SCARE: A Novel Framework to Enhance Chinese Harmful Memes Detection

Tianlong Gu, Mingfeng Feng, Xuan Feng, Xuemin Wang

Published: 01 Jan 2025, Last Modified: 08 Oct 2025IEEE Trans. Affect. Comput. 2025EveryoneRevisionsBibTeXCC BY-SA 4.0

Abstract: Harmful meme detection presents a significant multimodal challenge that necessitates contextual background knowledge and comprehensive inference. Although some research studies have been related to harmful meme detection in English, detecting harmful memes in Chinese is also an unresolved issue. In this paper, to bridge this gap, we constructed a Chinese harmful meme detection dataset, named CHMEMES. Furthermore, existing multimodal alignment methods have shown poor performance in tasks involving harmful meme detection, where there is a mismatch between the image and text components. To improve the task, we propose a multimodal framework Semantic Contrastive Alignment fRamEwork (SCARE), which enables fully representing both cross-modal and intra-modal information.
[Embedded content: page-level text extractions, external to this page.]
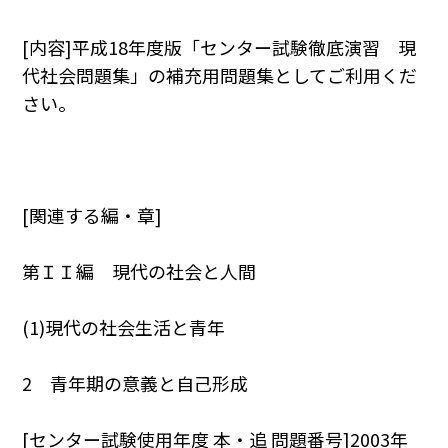
[内容]平成18年度版「センター試験徹底演習 現
代社会問題集」の補充用問題集としてご利用くだ
さい。
[関連する編・章]
第ＩＩ編 現代の社会と人間
(1)現代の社会生活と青年
2 青年期の意義と自己形成
[センター試験使用年度 本・追 問題番号]2003年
For cross-modal information, we introduce a cross-modal contrast alignment objective to maximize the mutual information between image and text. For intra-modal information, we design a new intra-modal contrast objective to achieve more robust visual and textual representation learning. Moreover, we present a simple yet efficient vision prompt tuning paradigm for parameter-efficient harmful meme detection. We conduct extensive experiments on the constructed Chinese dataset and the existing English dataset. Experimental results show that our method outperforms state-of-the-art baselines in harmful meme detection.